**WHAT YOU WILL DO**. Copy word for word the lines in the records below, starting at the line with "OUR COMMITMENT" and ending at the line with "efficiency by keeping projects on track.". Skip the pictures.

[Saved data entries]
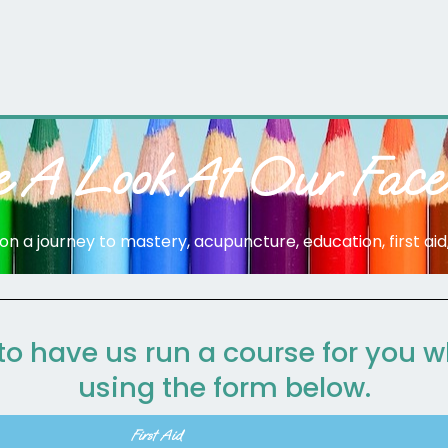
e A Look At Our Face
n a journey to mastery, acupuncture, education, first aid, f
 to have us run a course for you 
using the form below.
First Aid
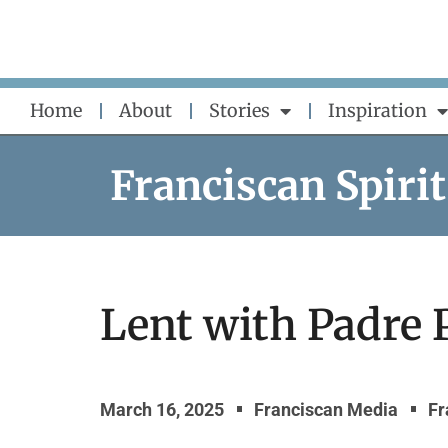
Skip
to
content
Home
About
Stories
Inspiration
Franciscan Spirit
Lent with Padre 
March 16, 2025
Franciscan Media
Fr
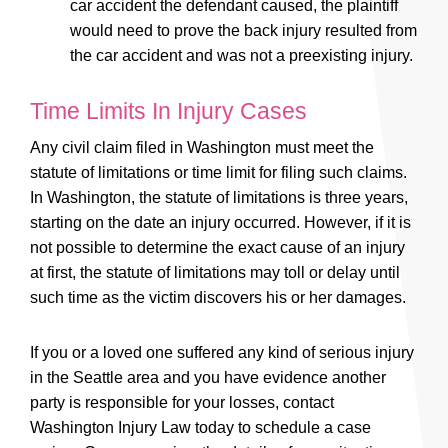
car accident the defendant caused, the plaintiff
would need to prove the back injury resulted from
the car accident and was not a preexisting injury.
Time Limits In Injury Cases
Any civil claim filed in Washington must meet the
statute of limitations or time limit for filing such claims.
In Washington, the statute of limitations is three years,
starting on the date an injury occurred. However, if it is
not possible to determine the exact cause of an injury
at first, the statute of limitations may toll or delay until
such time as the victim discovers his or her damages.
If you or a loved one suffered any kind of serious injury
in the Seattle area and you have evidence another
party is responsible for your losses, contact
Washington Injury Law today to schedule a case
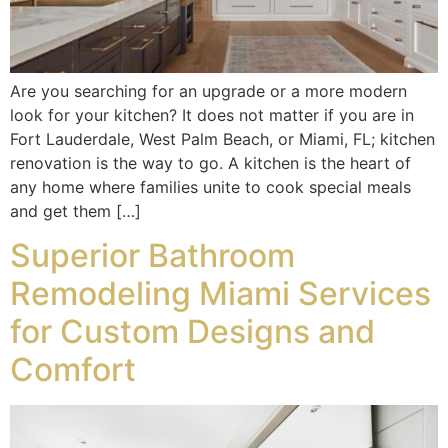
Are you searching for an upgrade or a more modern
look for your kitchen? It does not matter if you are in
Fort Lauderdale, West Palm Beach, or Miami, FL; kitchen
renovation is the way to go. A kitchen is the heart of
any home where families unite to cook special meals
and get them […]
Superior Bathroom
Remodeling Miami Services
for Custom Designs and
Comfort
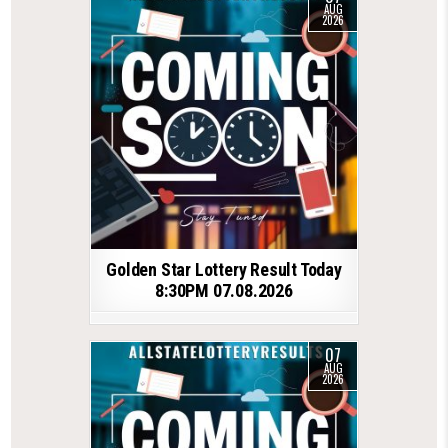
AUG
2026
Golden Star Lottery Result Today
8:30PM 07.08.2026
07
AUG
2026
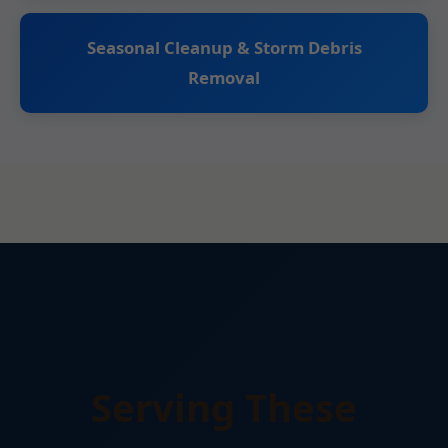
Seasonal Cleanup & Storm Debris
Removal
Serving These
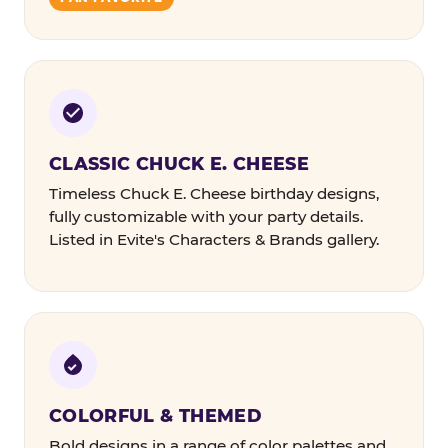
CLASSIC CHUCK E. CHEESE
Timeless Chuck E. Cheese birthday designs,
fully customizable with your party details.
Listed in Evite's Characters & Brands gallery.
COLORFUL & THEMED
Bold designs in a range of color palettes and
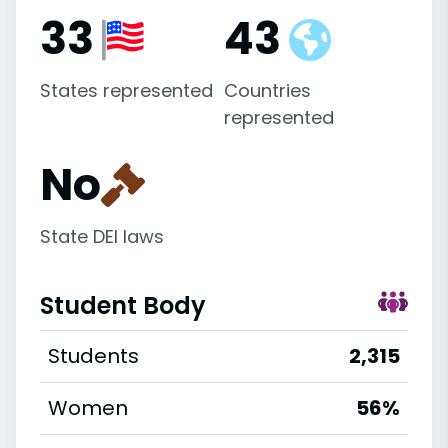
33
43
States represented
Countries
represented
No
State DEI laws
Student Body
Students
2,315
Women
56%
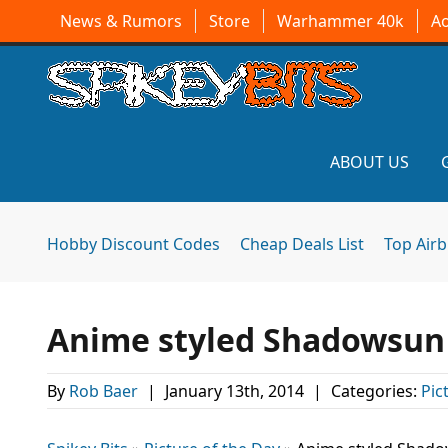
News & Rumors
Store
Warhammer 40k
A
ABOUT US
Hobby Discount Codes
Cheap Deals List
Top Air
Anime styled Shadowsun o
By
Rob Baer
|
January 13th, 2014
|
Categories:
Pic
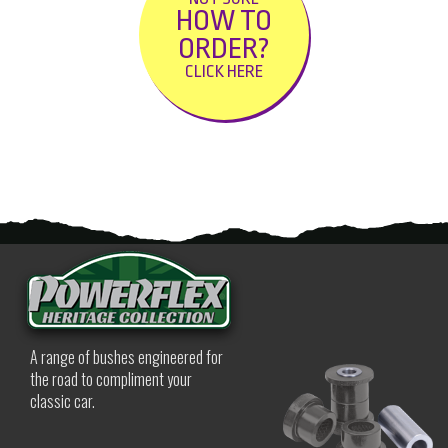
HOW TO
ORDER?
CLICK HERE
A range of bushes engineered for
the road to compliment your
classic car.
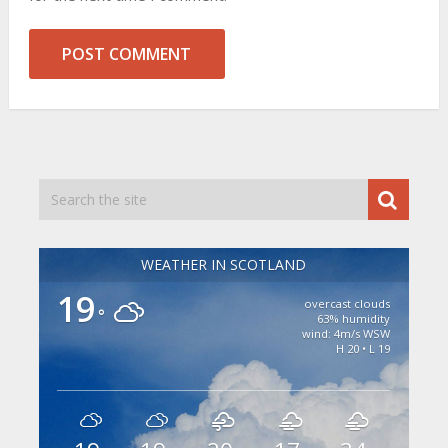
WEATHER IN SCOTLAND
19
overcast clouds
°
63% humidity
wind: 4m/s WSW
H 20 • L 19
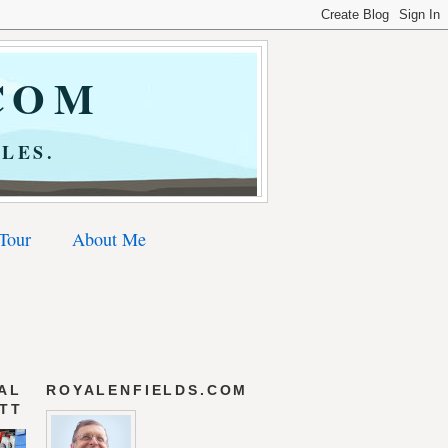
COM
LES.
 Tour
About Me
AL
ROYALENFIELDS.COM
 TT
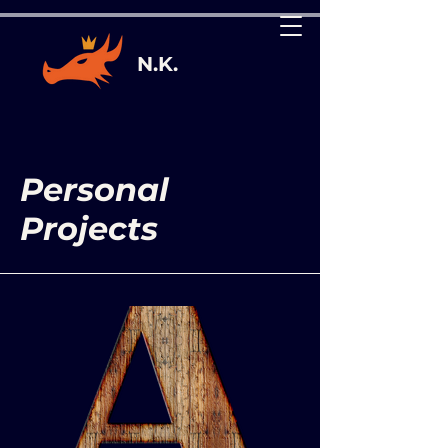
N.K.
Personal
Projects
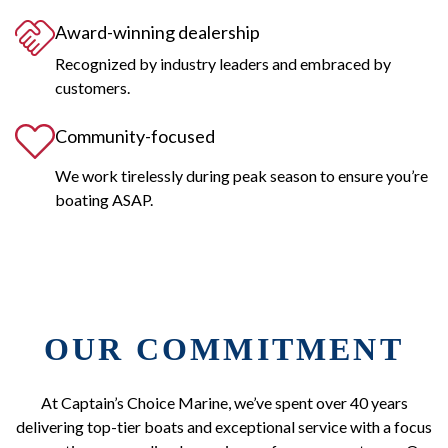
Award-winning dealership
Recognized by industry leaders and embraced by
customers.
Community-focused
We work tirelessly during peak season to ensure you’re
boating ASAP.
OUR COMMITMENT
At Captain’s Choice Marine, we’ve spent over 40 years
delivering top-tier boats and exceptional service with a focus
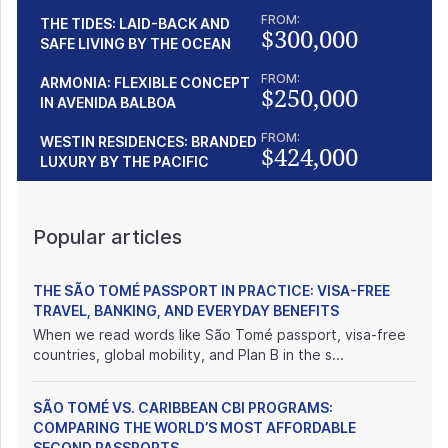
FROM:
THE TIDES: LAID-BACK AND
$300,000
SAFE LIVING BY THE OCEAN
FROM:
ARMONIA: FLEXIBLE CONCEPT
$250,000
IN AVENIDA BALBOA
FROM:
WESTIN RESIDENCES: BRANDED
$424,000
LUXURY BY THE PACIFIC
Popular articles
THE SÃO TOMÉ PASSPORT IN PRACTICE: VISA-FREE
TRAVEL, BANKING, AND EVERYDAY BENEFITS
When we read words like São Tomé passport, visa-free
countries, global mobility, and Plan B in the s...
SÃO TOMÉ VS. CARIBBEAN CBI PROGRAMS:
COMPARING THE WORLD’S MOST AFFORDABLE
SECOND PASSPORTS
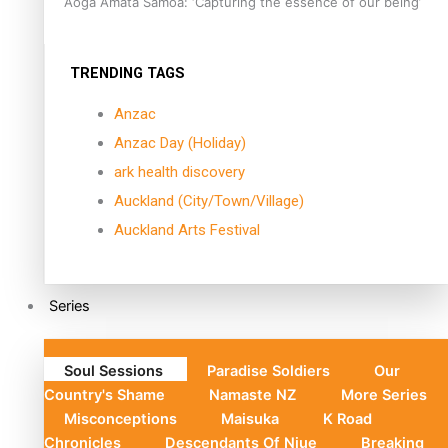
Aoga Amata Samoa: ‘Capturing the essence of our being’
TRENDING TAGS
Anzac
Anzac Day (Holiday)
ark health discovery
Auckland (City/Town/Village)
Auckland Arts Festival
Series
Soul Sessions
Paradise Soldiers
Our
Country's Shame
Namaste NZ
More Series
Misconceptions
Maisuka
K Road
Chronicles
Descendants Of Niue
Breaking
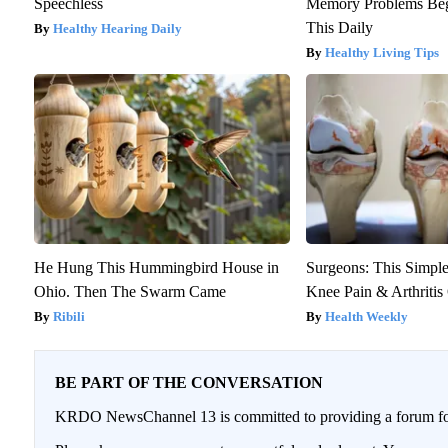
Speechless
Memory Problems Be
This Daily
Healthy Hearing Daily
Healthy Living Tips
He Hung This Hummingbird House in
Surgeons: This Simple
Ohio. Then The Swarm Came
Knee Pain & Arthritis 
Ribili
Health Weekly
BE PART OF THE CONVERSATION
KRDO NewsChannel 13 is committed to providing a forum for 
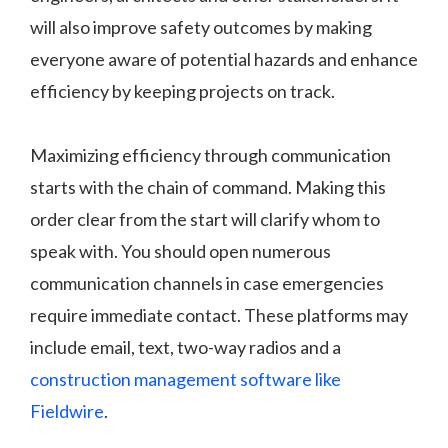
will also improve safety outcomes by making
everyone aware of potential hazards and enhance
efficiency by keeping projects on track.
Maximizing efficiency through communication
starts with the chain of command. Making this
order clear from the start will clarify whom to
speak with. You should open numerous
communication channels in case emergencies
require immediate contact. These platforms may
include email, text, two-way radios and a
construction management software like
Fieldwire
.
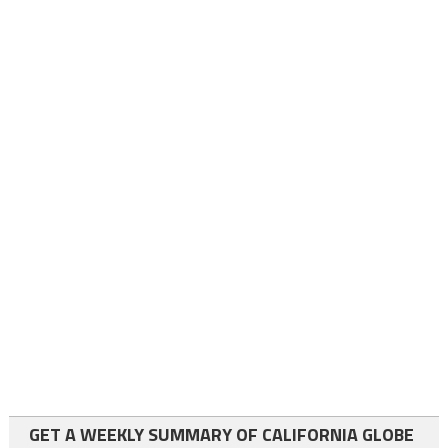
GET A WEEKLY SUMMARY OF CALIFORNIA GLOBE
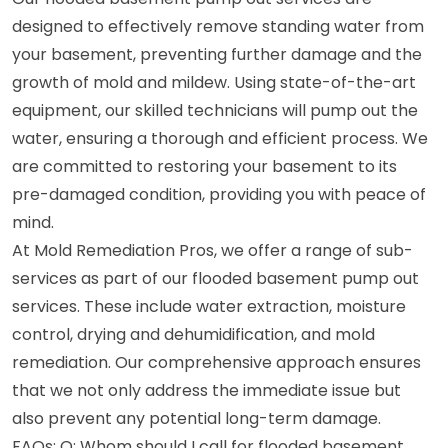
designed to effectively remove standing water from
your basement, preventing further damage and the
growth of mold and mildew. Using state-of-the-art
equipment, our skilled technicians will pump out the
water, ensuring a thorough and efficient process. We
are committed to restoring your basement to its
pre-damaged condition, providing you with peace of
mind.
At Mold Remediation Pros, we offer a range of sub-
services as part of our flooded basement pump out
services. These include water extraction, moisture
control, drying and dehumidification, and mold
remediation. Our comprehensive approach ensures
that we not only address the immediate issue but
also prevent any potential long-term damage.
FAQs: Q: Whom should I call for flooded basement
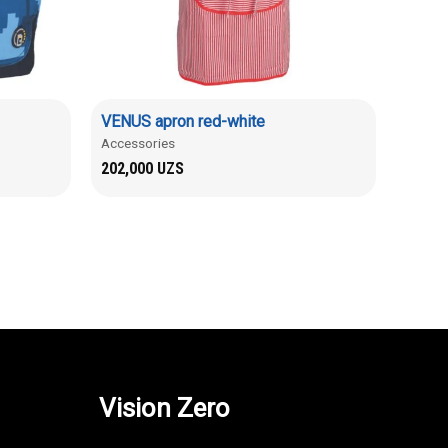
VENUS apron red-white
Accessories
202,000
UZS
Vision Zero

**ANSWER FOR THE TASK**.
OUR COMMITMENT
At Captain’s Choice Marine, we’ve spent over 40 years
delivering top-tier boats and exceptional service with a focus
FROM:
THE TIDES: LAID-BACK AND
$300,000
SAFE LIVING BY THE OCEAN
FROM:
ARMONIA: FLEXIBLE CONCEPT
$250,000
IN AVENIDA BALBOA
FROM:
WESTIN RESIDENCES: BRANDED
$424,000
LUXURY BY THE PACIFIC
Popular articles
THE SÃO TOMÉ PASSPORT IN PRACTICE: VISA-FREE
TRAVEL, BANKING, AND EVERYDAY BENEFITS
When we read words like São Tomé passport, visa-free
countries, global mobility, and Plan B in the s...
SÃO TOMÉ VS. CARIBBEAN CBI PROGRAMS:
COMPARING THE WORLD’S MOST AFFORDABLE
SECOND PASSPORTS
Aoga Amata Samoa: ‘Capturing the essence of our being’
TRENDING TAGS
Anzac
Anzac Day (Holiday)
ark health discovery
Auckland (City/Town/Village)
Auckland Arts Festival
Series
Soul Sessions
Paradise Soldiers
Our
Country's Shame
Namaste NZ
More Series
Misconceptions
Maisuka
K Road
Chronicles
Descendants Of Niue
Breaking
Speechless
Memory Problems Be
This Daily
Healthy Hearing Daily
Healthy Living Tips
He Hung This Hummingbird House in
Surgeons: This Simple
Ohio. Then The Swarm Came
Knee Pain & Arthritis 
Ribili
Health Weekly
BE PART OF THE CONVERSATION
KRDO NewsChannel 13 is committed to providing a forum for 
will also improve safety outcomes by making
everyone aware of potential hazards and enhance
efficiency by keeping projects on track.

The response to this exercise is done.